Modernising old libraries - error handling

I have taken it upon me to modernise a few libraries from Netlib: use modern language constructions, provide a more modern interface. One thing I am struggling with is the way to handle errors. Most such libraries provide subroutines with some argument that indicates an error or warning. Quite often they also print to “standard output” to indicate what was wrong.

I prefer to have a clean interface:

  • Functions return a value (scalar or if necessary a derived type or an array) but do not change their arguments (no output arguments).
  • Output to screen/standard output gives trouble if you call the function in a write statement, so they should be avoided. But you also want the user to be able to recover from them, so an error stop in case of a more or less serious error is out of the question.
  • Providing information about an unusual condition - for instance in the case of interpolation over two-dimensional data points, you may want to know if extrapolation occurred. But you may not necessarily want to check such a condition with each call to the interpolation function.
  • The library could store a status variable that can cleared and queried, but that is not thread-safe per se.

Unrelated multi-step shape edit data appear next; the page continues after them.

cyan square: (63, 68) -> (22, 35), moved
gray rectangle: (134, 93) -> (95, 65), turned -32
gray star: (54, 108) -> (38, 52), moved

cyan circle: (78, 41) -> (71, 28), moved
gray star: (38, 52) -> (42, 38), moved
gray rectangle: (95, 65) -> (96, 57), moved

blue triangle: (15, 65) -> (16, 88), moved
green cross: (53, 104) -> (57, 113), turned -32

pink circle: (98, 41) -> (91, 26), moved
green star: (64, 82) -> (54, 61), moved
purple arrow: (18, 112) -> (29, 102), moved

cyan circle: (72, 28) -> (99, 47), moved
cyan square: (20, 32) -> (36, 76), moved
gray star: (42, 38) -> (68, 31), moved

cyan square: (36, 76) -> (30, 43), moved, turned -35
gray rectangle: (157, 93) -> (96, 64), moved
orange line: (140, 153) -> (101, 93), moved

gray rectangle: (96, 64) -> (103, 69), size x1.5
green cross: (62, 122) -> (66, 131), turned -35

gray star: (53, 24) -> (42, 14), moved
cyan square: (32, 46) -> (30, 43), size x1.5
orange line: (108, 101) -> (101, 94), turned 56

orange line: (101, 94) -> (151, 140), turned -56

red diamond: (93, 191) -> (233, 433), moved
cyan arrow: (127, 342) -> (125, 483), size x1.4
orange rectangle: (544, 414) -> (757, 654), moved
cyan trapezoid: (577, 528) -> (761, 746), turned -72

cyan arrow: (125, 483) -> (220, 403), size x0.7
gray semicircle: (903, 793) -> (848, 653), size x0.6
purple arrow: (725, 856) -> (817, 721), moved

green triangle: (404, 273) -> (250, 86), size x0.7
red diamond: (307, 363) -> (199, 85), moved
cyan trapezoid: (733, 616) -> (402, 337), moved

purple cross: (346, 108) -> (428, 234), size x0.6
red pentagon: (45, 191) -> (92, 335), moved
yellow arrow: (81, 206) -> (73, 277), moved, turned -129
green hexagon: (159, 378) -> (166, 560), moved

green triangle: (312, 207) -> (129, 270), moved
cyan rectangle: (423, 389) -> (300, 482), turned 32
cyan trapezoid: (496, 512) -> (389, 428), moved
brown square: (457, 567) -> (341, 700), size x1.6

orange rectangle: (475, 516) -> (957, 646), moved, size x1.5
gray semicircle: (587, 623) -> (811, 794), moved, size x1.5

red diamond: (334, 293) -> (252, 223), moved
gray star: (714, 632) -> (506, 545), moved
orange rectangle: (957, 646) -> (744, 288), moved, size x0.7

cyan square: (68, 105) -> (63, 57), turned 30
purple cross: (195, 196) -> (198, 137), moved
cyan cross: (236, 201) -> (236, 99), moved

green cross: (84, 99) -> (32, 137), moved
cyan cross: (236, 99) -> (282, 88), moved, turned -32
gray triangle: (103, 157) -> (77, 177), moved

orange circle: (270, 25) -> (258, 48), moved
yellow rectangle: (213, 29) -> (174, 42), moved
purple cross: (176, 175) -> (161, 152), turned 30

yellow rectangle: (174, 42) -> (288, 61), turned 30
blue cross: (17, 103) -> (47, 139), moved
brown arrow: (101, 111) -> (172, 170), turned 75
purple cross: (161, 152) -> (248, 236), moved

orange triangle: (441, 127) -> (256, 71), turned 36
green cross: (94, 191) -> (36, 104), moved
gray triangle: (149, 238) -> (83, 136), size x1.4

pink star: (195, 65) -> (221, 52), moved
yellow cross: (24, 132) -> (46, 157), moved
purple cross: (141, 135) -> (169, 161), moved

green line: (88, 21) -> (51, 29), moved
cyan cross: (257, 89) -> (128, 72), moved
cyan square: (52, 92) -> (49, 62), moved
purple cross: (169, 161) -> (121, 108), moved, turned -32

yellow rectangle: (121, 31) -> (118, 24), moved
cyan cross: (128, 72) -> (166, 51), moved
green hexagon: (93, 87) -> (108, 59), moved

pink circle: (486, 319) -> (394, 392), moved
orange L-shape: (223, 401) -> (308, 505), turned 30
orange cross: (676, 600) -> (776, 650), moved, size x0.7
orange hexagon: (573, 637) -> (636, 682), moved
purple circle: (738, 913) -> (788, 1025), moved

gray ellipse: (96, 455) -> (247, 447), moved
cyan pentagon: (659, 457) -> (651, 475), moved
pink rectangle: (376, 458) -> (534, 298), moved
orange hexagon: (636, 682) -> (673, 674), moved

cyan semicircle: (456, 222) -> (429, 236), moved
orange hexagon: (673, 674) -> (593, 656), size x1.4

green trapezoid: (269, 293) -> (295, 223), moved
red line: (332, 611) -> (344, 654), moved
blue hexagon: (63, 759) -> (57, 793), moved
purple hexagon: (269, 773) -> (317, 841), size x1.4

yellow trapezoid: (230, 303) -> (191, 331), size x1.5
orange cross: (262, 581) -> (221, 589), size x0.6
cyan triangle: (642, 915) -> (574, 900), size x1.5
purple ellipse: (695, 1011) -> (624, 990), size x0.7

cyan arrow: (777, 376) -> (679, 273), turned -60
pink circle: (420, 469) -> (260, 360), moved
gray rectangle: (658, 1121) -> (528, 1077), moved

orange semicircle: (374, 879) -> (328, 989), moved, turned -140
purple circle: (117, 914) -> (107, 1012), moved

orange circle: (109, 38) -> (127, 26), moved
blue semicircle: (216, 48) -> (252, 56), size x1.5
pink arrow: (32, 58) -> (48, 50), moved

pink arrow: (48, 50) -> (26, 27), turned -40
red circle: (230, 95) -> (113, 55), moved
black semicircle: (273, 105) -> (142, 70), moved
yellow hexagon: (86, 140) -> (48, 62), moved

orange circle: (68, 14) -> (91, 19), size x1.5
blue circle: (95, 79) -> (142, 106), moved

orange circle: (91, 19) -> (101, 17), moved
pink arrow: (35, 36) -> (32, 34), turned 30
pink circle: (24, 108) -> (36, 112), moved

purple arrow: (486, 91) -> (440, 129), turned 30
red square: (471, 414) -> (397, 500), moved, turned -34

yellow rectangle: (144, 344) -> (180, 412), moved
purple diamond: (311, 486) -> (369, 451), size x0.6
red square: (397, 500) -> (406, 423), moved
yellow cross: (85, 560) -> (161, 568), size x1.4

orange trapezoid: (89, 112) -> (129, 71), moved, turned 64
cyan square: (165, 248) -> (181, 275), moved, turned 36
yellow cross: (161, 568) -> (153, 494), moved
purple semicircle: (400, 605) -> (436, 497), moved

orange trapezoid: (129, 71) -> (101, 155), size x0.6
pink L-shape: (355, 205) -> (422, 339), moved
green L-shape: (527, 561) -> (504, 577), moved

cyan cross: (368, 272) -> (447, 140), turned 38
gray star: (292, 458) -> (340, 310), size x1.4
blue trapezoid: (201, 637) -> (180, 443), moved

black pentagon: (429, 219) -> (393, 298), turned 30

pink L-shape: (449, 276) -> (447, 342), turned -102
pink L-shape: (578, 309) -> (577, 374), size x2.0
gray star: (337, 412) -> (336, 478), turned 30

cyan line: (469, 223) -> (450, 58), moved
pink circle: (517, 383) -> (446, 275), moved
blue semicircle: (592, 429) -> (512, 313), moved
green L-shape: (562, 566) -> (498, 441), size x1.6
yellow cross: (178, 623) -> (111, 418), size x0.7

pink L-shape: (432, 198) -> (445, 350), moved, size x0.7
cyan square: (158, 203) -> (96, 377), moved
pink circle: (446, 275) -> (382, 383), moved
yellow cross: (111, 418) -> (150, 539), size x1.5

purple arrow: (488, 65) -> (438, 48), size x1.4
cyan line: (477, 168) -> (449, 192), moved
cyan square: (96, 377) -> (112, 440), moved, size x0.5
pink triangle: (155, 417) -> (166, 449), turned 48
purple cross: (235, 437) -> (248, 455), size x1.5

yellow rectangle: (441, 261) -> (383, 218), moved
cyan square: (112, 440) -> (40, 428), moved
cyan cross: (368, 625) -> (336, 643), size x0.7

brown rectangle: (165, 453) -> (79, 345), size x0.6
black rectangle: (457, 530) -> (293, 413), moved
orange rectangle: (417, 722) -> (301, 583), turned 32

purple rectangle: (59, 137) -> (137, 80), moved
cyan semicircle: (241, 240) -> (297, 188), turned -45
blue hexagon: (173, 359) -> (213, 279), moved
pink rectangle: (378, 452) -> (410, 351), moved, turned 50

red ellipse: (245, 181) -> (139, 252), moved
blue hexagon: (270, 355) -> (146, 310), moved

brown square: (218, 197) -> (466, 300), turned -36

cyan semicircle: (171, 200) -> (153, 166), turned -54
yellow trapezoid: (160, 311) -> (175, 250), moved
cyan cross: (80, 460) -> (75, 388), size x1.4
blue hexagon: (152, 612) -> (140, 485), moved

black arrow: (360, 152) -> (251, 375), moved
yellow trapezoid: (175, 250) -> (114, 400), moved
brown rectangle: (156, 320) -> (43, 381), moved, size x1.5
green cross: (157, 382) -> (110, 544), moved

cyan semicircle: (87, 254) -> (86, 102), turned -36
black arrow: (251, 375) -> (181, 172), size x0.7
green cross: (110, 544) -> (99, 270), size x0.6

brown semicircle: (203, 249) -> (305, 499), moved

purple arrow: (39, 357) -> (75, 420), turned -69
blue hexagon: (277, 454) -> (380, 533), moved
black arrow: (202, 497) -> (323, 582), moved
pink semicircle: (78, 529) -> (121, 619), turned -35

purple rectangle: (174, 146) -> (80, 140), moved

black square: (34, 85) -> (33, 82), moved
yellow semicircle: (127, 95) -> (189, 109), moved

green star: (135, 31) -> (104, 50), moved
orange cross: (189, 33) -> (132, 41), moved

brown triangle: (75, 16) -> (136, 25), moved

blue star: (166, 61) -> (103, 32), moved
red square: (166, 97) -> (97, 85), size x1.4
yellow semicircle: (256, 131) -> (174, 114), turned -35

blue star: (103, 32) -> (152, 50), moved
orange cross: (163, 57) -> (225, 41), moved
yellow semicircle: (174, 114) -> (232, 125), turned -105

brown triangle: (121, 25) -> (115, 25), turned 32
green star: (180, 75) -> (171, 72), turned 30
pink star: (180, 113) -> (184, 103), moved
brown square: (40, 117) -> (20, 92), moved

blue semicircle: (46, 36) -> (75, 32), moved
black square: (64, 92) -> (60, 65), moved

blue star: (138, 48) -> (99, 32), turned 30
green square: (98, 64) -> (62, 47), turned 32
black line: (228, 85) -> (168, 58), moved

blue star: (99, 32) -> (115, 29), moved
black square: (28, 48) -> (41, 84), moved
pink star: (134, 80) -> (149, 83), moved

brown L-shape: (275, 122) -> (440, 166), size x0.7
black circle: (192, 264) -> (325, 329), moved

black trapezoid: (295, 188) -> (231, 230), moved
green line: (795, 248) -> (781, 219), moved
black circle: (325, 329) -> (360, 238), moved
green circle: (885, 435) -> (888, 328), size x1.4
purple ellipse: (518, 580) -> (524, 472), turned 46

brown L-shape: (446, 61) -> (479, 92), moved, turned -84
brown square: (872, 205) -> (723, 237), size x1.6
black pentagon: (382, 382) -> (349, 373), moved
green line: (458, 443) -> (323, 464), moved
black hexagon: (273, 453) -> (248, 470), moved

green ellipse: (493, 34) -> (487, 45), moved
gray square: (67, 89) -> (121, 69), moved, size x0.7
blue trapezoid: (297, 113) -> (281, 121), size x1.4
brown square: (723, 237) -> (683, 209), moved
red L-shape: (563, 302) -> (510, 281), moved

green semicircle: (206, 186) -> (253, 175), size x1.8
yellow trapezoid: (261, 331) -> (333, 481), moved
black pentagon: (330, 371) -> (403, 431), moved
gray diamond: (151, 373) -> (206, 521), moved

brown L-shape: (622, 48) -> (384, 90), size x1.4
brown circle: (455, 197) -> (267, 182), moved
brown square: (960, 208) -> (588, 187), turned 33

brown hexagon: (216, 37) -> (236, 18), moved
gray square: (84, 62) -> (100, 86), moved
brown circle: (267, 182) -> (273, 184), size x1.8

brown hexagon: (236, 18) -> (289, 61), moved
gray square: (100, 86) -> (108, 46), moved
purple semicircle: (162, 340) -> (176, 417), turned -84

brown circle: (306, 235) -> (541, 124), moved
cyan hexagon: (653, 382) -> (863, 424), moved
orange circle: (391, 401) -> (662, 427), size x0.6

My question is: what is a good strategy?

It is difficult to imagine a single solution will fit all situations, but maybe two or more methods could do.

5 Likes

For new libraries, I see three approaches

  1. The standard approach of having an (optional) integer stat argument; optionally with a deferred-length character for an error message. In case the user does not query the stat argument the routine will fail gracefully (issuing a message). The library should uphold to some conventions, like using negative values for errors, 0 for success, and positive values for warnings or other possible outcomes. The library should also offer integer parameters, that can be used to query for specific errors.
  2. A status variable encapsulated in a derived type, which is also the entry point for the library (e.g. an integrator object); the derived type should carry routines to query the status flag and provide a message.
  3. A more modern approach would be to use a dedicated library such as ErrorFx: Fortran exception library. While more powerful, it also puts burden on the consumer since they have to learn not only how to use the error library, but also how to build it and link it with their application.

A few more guidelines which I find relevant for programs that might produce command-line output (taken from https://clig.dev):

  • Return zero exit code on success, non-zero on failure. Exit codes are how scripts determine whether a program succeeded or failed, so you should report this correctly. Map the non-zero exit codes to the most important failure modes.

  • Send output to stdout . The primary output for your command should go to stdout . Anything that is machine readable should also go to stdout —this is where piping sends things by default.

  • Send messaging to stderr . Log messages, errors, and so on should all be sent to stderr . This means that when commands are piped together, these messages are displayed to the user and not fed into the next command.

For logging, the stdlib logger_type can be used. One downside of adding a (local) logger is it requires the library to offer an initialization routine that is called by the consumer in the main program. Alternatively, the logger needs to be initialized in the first call

subroutine library_entry_point( ... )
  use library_internals: library_logger
  logical, save :: first_call = .true.

  if (first_call) then
    call library_logger % add_log_unit( ... )
    first_call = .false.
  end if

  ! ... actual library stuff ...

end subroutine

Some extra care is needed to make sure the logger calls are thread-safe.

7 Likes

If a function result or subroutine argument should always be positive, for example an estimated standard deviation or variance, returning a value of -1 can signal an error (if for example fewer than 2 observations were provided). I wonder what value to use when the quantity could be any real number, for example skewness. Some possibilities are -999, huge(x) or -huge(x), or NaN. A related question is what values to use in an array to signal missing floating point data.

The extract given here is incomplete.